ACTIVITY: Say how many lines in the entries hold the word "Hope", and reply with that number only.

[Collected data]
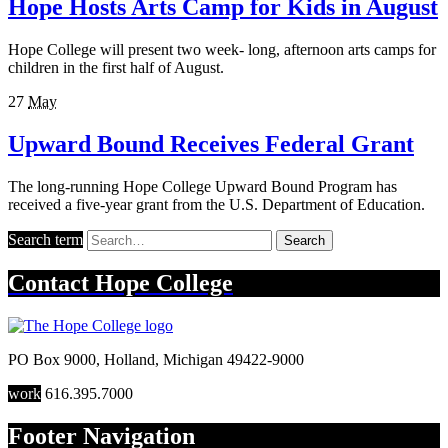
Hope Hosts Arts Camp for Kids in August
Hope College will present two week- long, afternoon arts camps for
children in the first half of August.
27
May
Upward Bound Receives Federal Grant
The long-running Hope College Upward Bound Program has
received a five-year grant from the U.S. Department of Education.
Search term
Search
Contact
Hope College
PO Box 9000
,
Holland
,
Michigan
49422-9000
work
616.395.7000
Footer Navigation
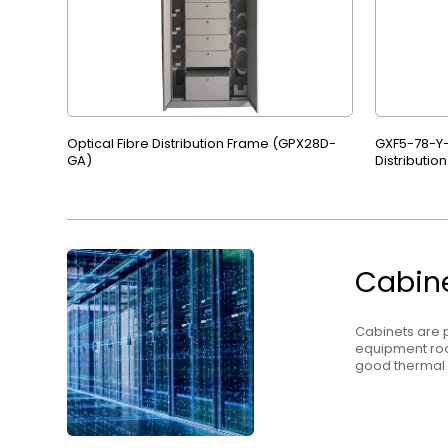
Optical Fibre Distribution Frame (GPX28D-
GXF5-78-Y-
GA)
Distributio
Cabin
Cabinets are p
equipment roo
good therma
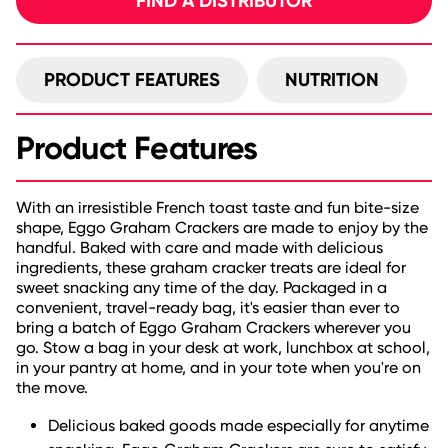
FIND A DISTRIBUTOR
PRODUCT FEATURES
NUTRITION
Product Features
With an irresistible French toast taste and fun bite-size
shape, Eggo Graham Crackers are made to enjoy by the
handful. Baked with care and made with delicious
ingredients, these graham cracker treats are ideal for
sweet snacking any time of the day. Packaged in a
convenient, travel-ready bag, it's easier than ever to
bring a batch of Eggo Graham Crackers wherever you
go. Stow a bag in your desk at work, lunchbox at school,
in your pantry at home, and in your tote when you're on
the move.
Delicious baked goods made especially for anytime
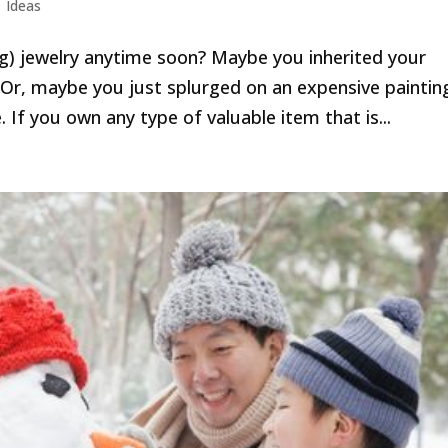
|
Ideas
ing) jewelry anytime soon? Maybe you inherited your
. Or, maybe you just splurged on an expensive paintin
 If you own any type of valuable item that is...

SOLUTION TO THE EXERCISE: 4